• Work order: Leave the images out and write out each entry exactly as shown.

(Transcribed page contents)
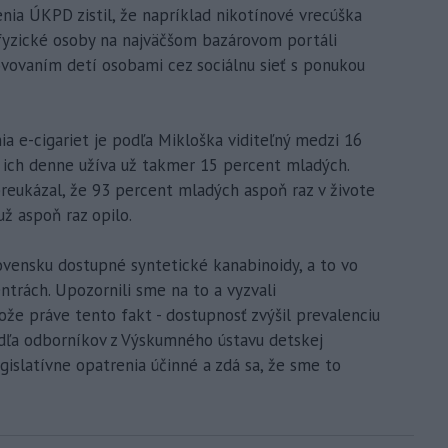
enia ÚKPD zistil, že napríklad nikotínové vrecúška
fyzické osoby na najväčšom bazárovom portáli
lovovaním detí osobami cez sociálnu sieť s ponukou
ia e-cigariet je podľa Mikloška viditeľný medzi 16
e ich denne užíva už takmer 15 percent mladých.
eukázal, že 93 percent mladých aspoň raz v živote
už aspoň raz opilo.
ovensku dostupné syntetické kanabinoidy, a to vo
trách. Upozornili sme na to a vyzvali
e práve tento fakt - dostupnosť zvýšil prevalenciu
odľa odborníkov z Výskumného ústavu detskej
gislatívne opatrenia účinné a zdá sa, že sme to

• Problem solution:
enia ÚKPD zistil, že napríklad nikotínové vrecúška
fyzické osoby na najväčšom bazárovom portáli
lovovaním detí osobami cez sociálnu sieť s ponukou
ia e-cigariet je podľa Mikloška viditeľný medzi 16
e ich denne užíva už takmer 15 percent mladých.
eukázal, že 93 percent mladých aspoň raz v živote
už aspoň raz opilo.
ovensku dostupné syntetické kanabinoidy, a to vo
trách. Upozornili sme na to a vyzvali
e práve tento fakt - dostupnosť zvýšil prevalenciu
odľa odborníkov z Výskumného ústavu detskej
gislatívne opatrenia účinné a zdá sa, že sme to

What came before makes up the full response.